[Urho3d] Math library SIMD


I big performance optimization will be adding SIMD support in Urho’s math library for Dekstop SSE and for mobile ARM NEON .
There are some libraries already supporting the majority of SIMD like Eigen: eigen.tuxfamily.org/index.php?title=Main_Page
I have used Eigen before and I can say its performane is the best compared to others open source math libraries.
Now the license is more loose and extensions are easy to make.

These are some tests that I did on my ancient Q6600 with SSE enabled :

Testing Eigen library Matrix4f class. Performing additions. Took 30 milliseconds. Performing multiplications. Took 94 milliseconds. Testing GLM library Matrix4f class. Performing additions. Took 133 milliseconds. Performing multiplications. Took 616 milliseconds. Testing CML library Matrix4f class. Performing additions. Took 186 milliseconds. Performing multiplications. Took 1136 milliseconds. Testing Imath library Matrix44 class. Performing additions. Took 139 milliseconds. Performing multiplications. Took 432 milliseconds.
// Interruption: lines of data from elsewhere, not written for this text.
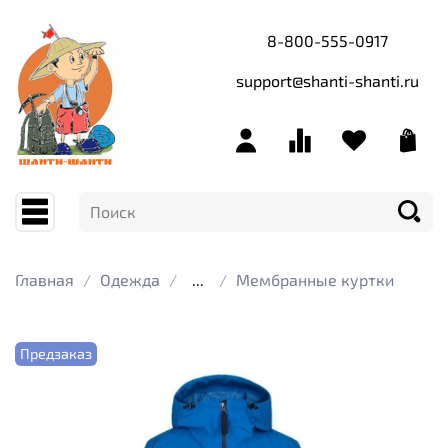
8-800-555-0917
support@shanti-shanti.ru
Главная
Одежда
...
Мембранные куртки
Предзаказ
Just something I’ve seen earlier;
Maybe it’s not at the same level but I share it just in case :slight_smile:

Nice one but seems to be missing ARM NEON which is bad for the mobile developers :slight_smile:

If anyone is interested I can port Eigen to be compatible with Urho3d’s math library ?

Guys, somebody knows is Urho3D uses here such optimization for transformations ?
research.scee.net/files/presenta … CAP_09.pdf

No, Urho3D is your basic object oriented rendering engine, where transformation data is contained in scene node & drawable component objects, and it doesn’t apply well to data-oriented optimizations, as well as getting the maximum out of SIMD, without significant refactoring. There are always tradeoffs involved, for example in Urho3D application logic you’re always able to move scene nodes and request their updated world transforms any time, which are lazy-evaluated as necessary. An optimization-focused engine might calculate the world transforms once per frame within a tightly optimized loop, in which case the updated world transforms would not be immediately available.

So you think it is hard to port Eigen to Urho. I think it is just a matter of redoing the same functions in Eigen that exists in Urho and including them. It is pretty straightforward as Eigen supports both column-major and row-major matrices, it also supports conversions to arrays. Eigen also does lazy evaluation: eigen.tuxfamily.org/dox/TopicLazyEvaluation.html

I answered codingmonkey’s question and didn’t comment at all on the feasibility of replacing the math library. You probably misunderstood what I meant with lazy evaluation in that context. I meant it in terms of “has the world transform changed? If yes, recalculate it when it’s being asked.”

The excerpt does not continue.